Genetic underpinnings of severe, life-threatening COVID-19 uncovered
The propensity of the novel coronavirus disease (COVID-19) to develop into a severe and life-threatening disease appears to be influenced by genetics, according to the GenOMICC* study, whose results were recently presented at the eCritical Care Reviews Meeting 2021 (eCCR21).
“There is always variability in susceptibility to infection,” said Kenneth Baillie, leader of GenOMICC. “There are multiple biological factors underlying that, but some of it is genetic.”
This analysis sought to identify key genes and molecules regarding COVID-19 and open up new therapeutic avenues.
The researchers first searched for genetic signals in 2,244 critically ill COVID-19 patients, enrolled from 208 UK intensive care units. Using ancestry-matched controls, while excluding individuals with known COVID-19 exposure, a genome-wide association study (GWAS) identified 15 independent genetic signals, with p-value <5×10–8. [Nature 2020;doi:10.1038/s41586-020-03065-y]
Of these, eight were successfully validated in a subsequent GWAS that used two independent population genetic studies as controls.

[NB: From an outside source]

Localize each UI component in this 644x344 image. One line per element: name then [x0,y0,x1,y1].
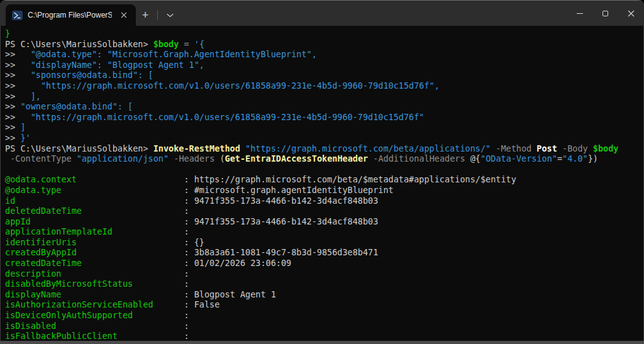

To further refine the list of potential genetic targets, the researchers replicated their findings in a meta-analysis of data from 2,415 hospitalized COVID-19 patients, retrieved from the COVID-19 Host Genetics Initiative, along with 1,128 cases from 23andMe. A total of 477,741 and 679,531 unexposed controls were also enrolled from the respective data sources.
Ultimately, five genetic signals emerged significant in both the initial GWAS and subsequent replication studies. These included specific loci in or around the OAS gene cluster, and the TYK2, DPP9, CCR2, and IFNAR2 genes.
“Our findings reveal that critical illness in COVID-19 is related to at least two biological mechanisms: innate antiviral defences, which are known to be important early in disease (IFNAR2 and OAS genes), and host-driven inflammatory lung injury, which is a key mechanism of late, life-threatening COVID-19 (DPP9, TYK2, and CCR2),” the researchers explained.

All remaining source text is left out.